Write external import script for CVS repositories
Created by: LawnGnome
Based on the excellent work of @christinelovett and @abeatrix, we need to write a script that allows CVS repositories to be imported into Sourcegraph.
Requirements
- At least partial history
- Able to scale to hundred+ gigabyte scale repositories with reasonable resource usage (run time in the hours or days, not weeks; no exotic requirements around memory or storage)

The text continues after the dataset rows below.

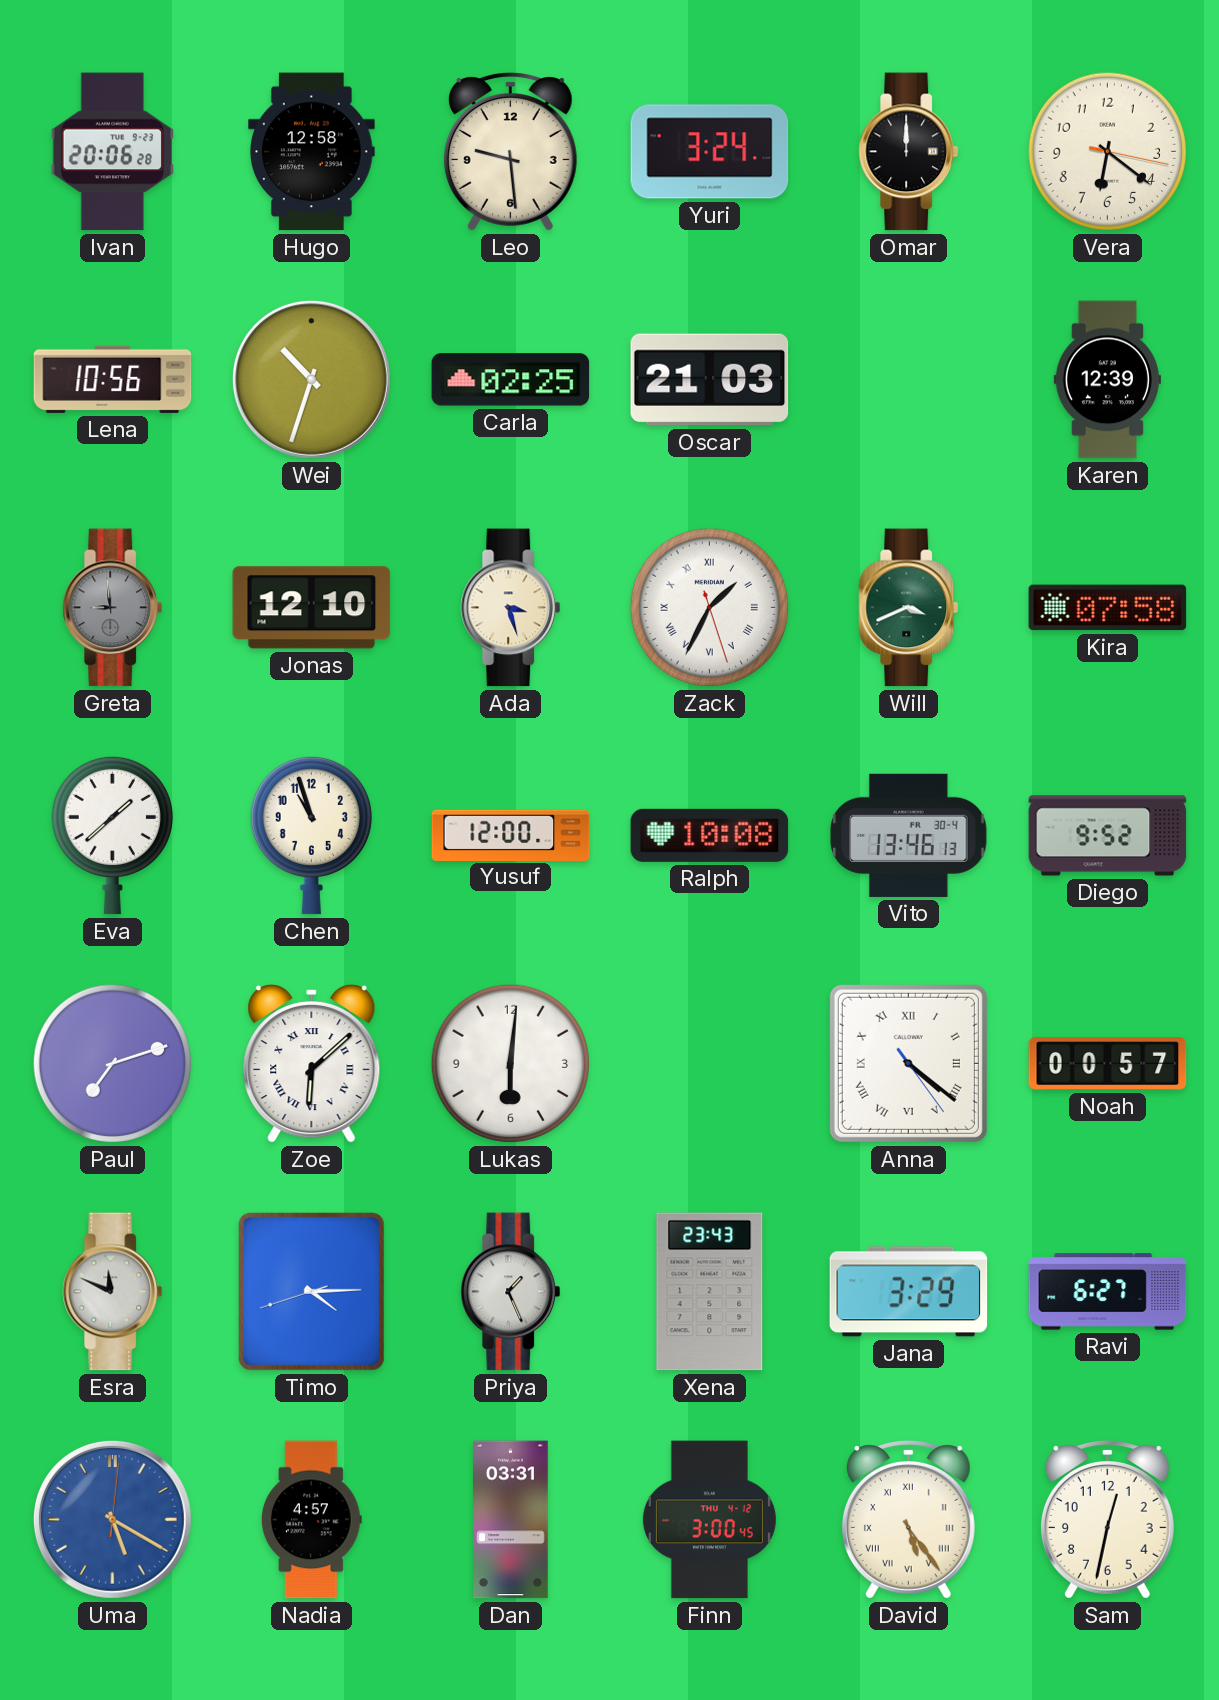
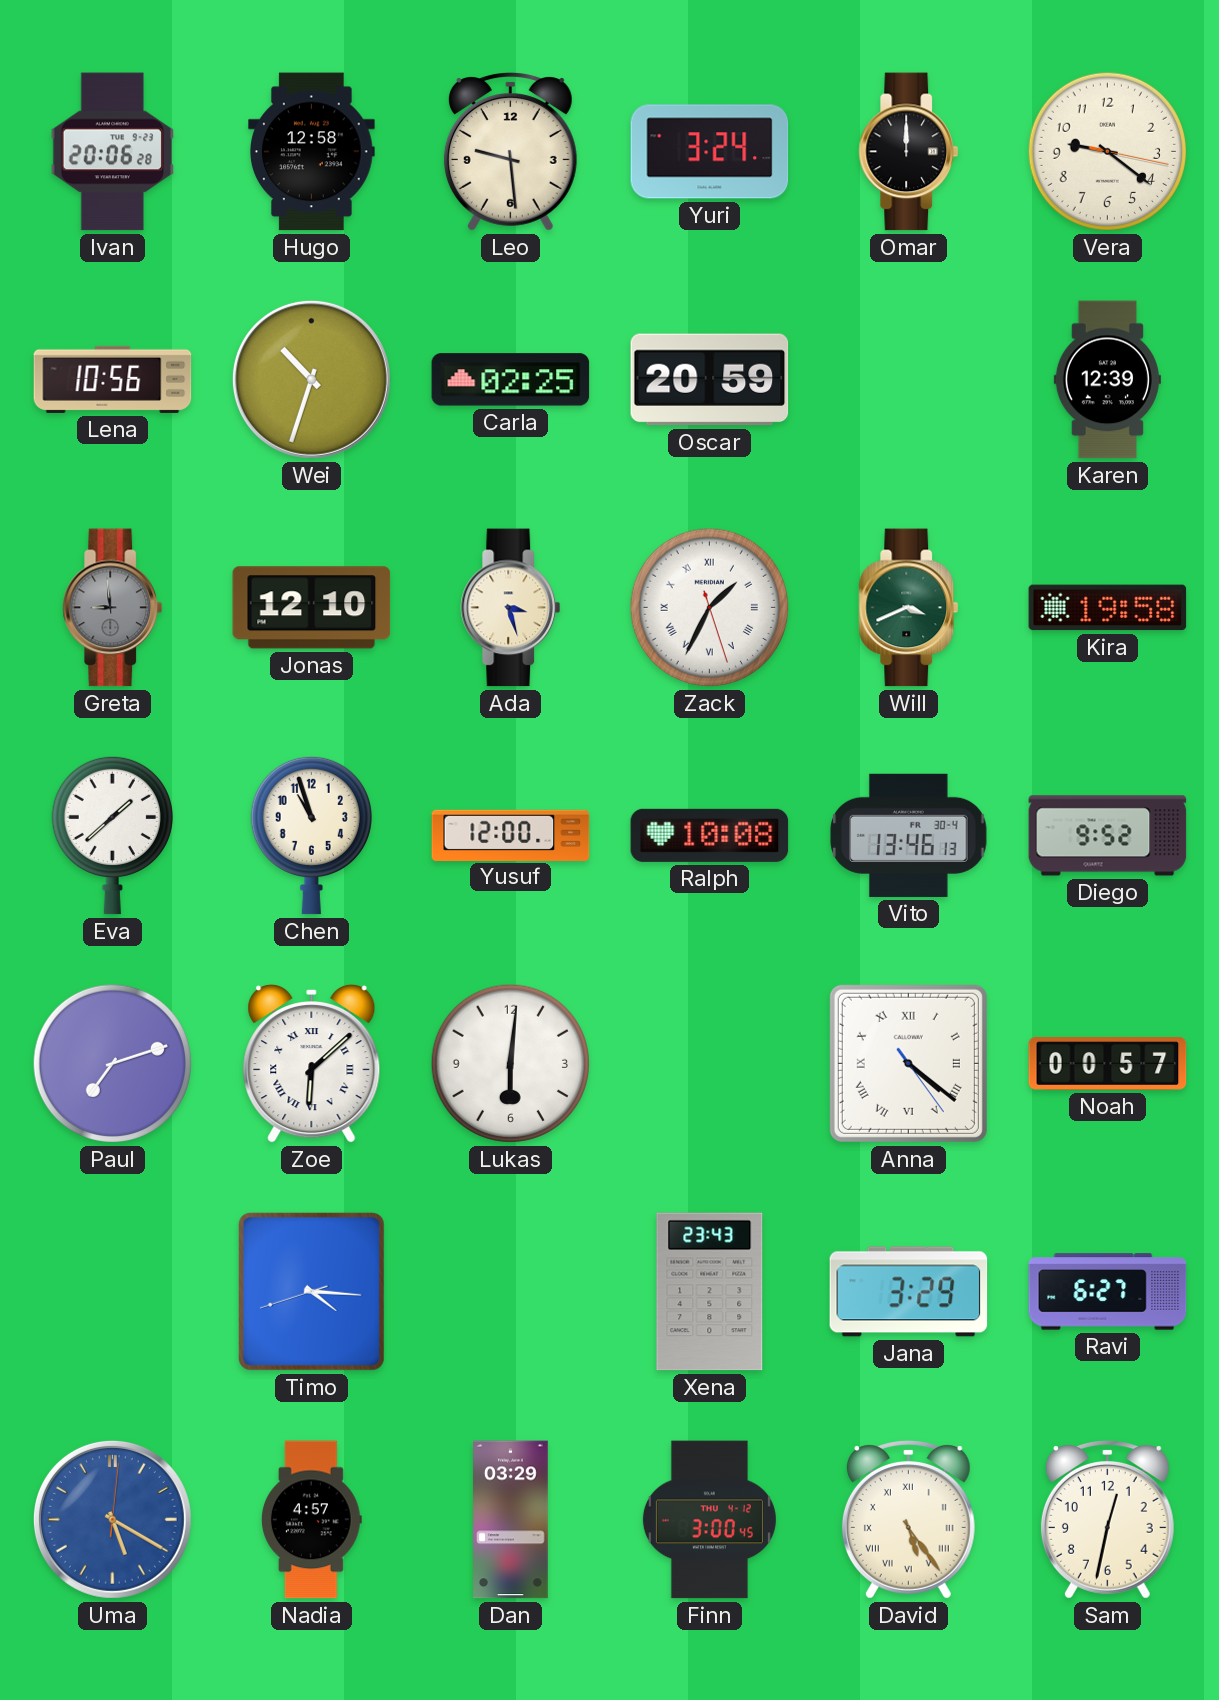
Vera: 6:21 -> 9:21
Oscar: 21:03 -> 20:59
Kira: 07:58 -> 19:58
Esra: 11:49 -> none
Timo: 4:14 -> 4:15
Priya: 1:26 -> none
Dan: 03:31 -> 03:29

- Able to be re-run to sync with new commits incrementally, rather than doing a full reimport
- Able to filter included content based on file name
- Able to filter branches
Prior art
There are three tools/workflows I know of that allow for CVS-to-Git conversion:
-
git-cvsimport
: this tool is bundled with Git itself, but depends oncvsps
version 2 being available to do patchset detection. This tool supports incremental update, but is slow (as it shells out to rungit
for each commit), and suffers fromcvsps
's limitations around what it considers to be a valid repository. The performance concerns make it a non-starter. -
cvs-fast-export
: this tool is based on earlier tools to parse and export CVS repositories, and generates a stream of data that can be imported bygit-fast-import
. In practice, while faster thangit-cvsimport
, this tool also suffers from significant scaling issues due to the way it detects patchsets and branches, has a tendency to error on CVS repositories with messier branch/tag histories that can't be represented sensibly in Git, and doesn't support incremental updates. - Combining
cvs2svn
with one of the many tools to convert a Subversion repository to Git (most likelysvn2git
).cvs2svn
doesn't have a concept of incremental updates, although practically speaking, it might be OK to just do the conversion each time. However, this relies on us being able to retain enough history and structure to be useful across two leaky abstractions, which feels dangerous.
Preferred method
I believe there's a path to implementing a tool with the desired properties. The key is that we can use git-fast-import
to perform a full import with only one pass over the CVSROOT:
- Add all file revisions as blobs, not bothering to note if we actually need them or not.
- Simultaneously build a map of file commits in an ordered map
(author, commit) => (file, time, revision)
, with the order taken from the RCS revision IDs. - Split map values into buckets based on the closeness of their commit times, as
cvsps
does. - Retrieve patchsets in order with author, commit, files; tracking the previous patchset as the parent commit, we can use
filedeleteall
when constructinggit-fast-import
commits to allow Git to figure out history.
If we store and retrieve marks and inferred patchsets, we can also do this incrementally.
Milestones
To be turned into issues:
-
HEAD
only import- RCS parsing: done
-
git-fast-import
support: done - Patchset detection: 1d
- More forward
ed
testing: 1d
- Branch support: 2d
- Persist state for incremental updates: 2-3d